The formidable intellectual skills, including critical reasoning, which are unquestionably common to both law and medicine, do not in themselves put you at an advantage to law students. And everything else is sutures and blood.

Think yourself lucky you’ve not been rejected as too old, and don’t be tempted to sacrifice humility. If you’re that good, you’ll get the wonga in due course.

(4)(0)

Curious Dave

Out of interest what are these transferable skills? Doctors don’t record time or need to worry about profitability. The health advice they give to individual patients is a million miles away from the sort of considered legal and business advice that a typical commercial lawyer provides to large corporations, I genuinely don’t see why you think you’ll be any better at this job than a history graduate fresh out of uni. One day you might become an IP lawyer sure, but you’re not now and even when you are your medical knowledge will only be useful in a very specific set of circumstances and won’t negate the need for expert evidence. As a lawyer your job will be to provide legal advice and you’ve never done that any more than you’ve flown a plane. Drop the chip on your shoulder and do your time.

(4)(1)

First aider

All this will do is alert HR to the fact you’re a doctor and the perfect candidate to be the next first aider. No, you don’t get paid more for that either.

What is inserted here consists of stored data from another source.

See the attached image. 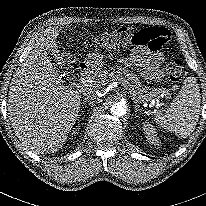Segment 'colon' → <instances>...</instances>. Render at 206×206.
<instances>
[{
    "label": "colon",
    "mask_w": 206,
    "mask_h": 206,
    "mask_svg": "<svg viewBox=\"0 0 206 206\" xmlns=\"http://www.w3.org/2000/svg\"><path fill=\"white\" fill-rule=\"evenodd\" d=\"M170 40V32L164 28H146L133 31L127 27L115 29L99 39V43L106 47H119L126 44L147 45L150 51L157 52ZM170 82L179 83L184 75L185 66L180 59L167 61L164 65ZM75 75V68L71 70Z\"/></svg>",
    "instance_id": "5ec220e1"
}]
</instances>
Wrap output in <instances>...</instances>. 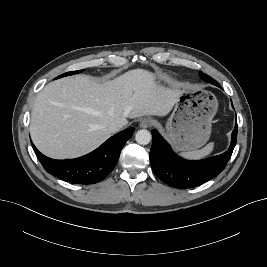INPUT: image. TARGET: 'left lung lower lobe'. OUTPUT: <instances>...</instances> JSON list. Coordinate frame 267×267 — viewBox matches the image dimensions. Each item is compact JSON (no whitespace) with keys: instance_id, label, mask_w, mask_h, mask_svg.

I would say there is a 99.99999 chance that your negotiation will not go down well and even if you don’t lose the offer, it will be remembered and you’ll be branded as that difficult trainee who thinks they deserve more.
On the other hand, you might succeed in getting the raise, it will be something like an extra grand, which after taxes, pension, student loans is f all and if the other trainees find out, your peers will resent you.

(11)(0)

Kim

Rather than looking at Training Contract why not consider the SQE route. You may have more luck in salary negotiation that way. Most firms will consider relevant experience but where on training contract programme, you are all doing same, so be very difficult to justify paying one more than the other. However once qualified I suspect your progression will be fat quicker than those who are first careers (assuming you good at being a solicitor that is).

(1)(1)

Top 1% highest paid trainee

Where there’s a will there’s a way…

(0)(0)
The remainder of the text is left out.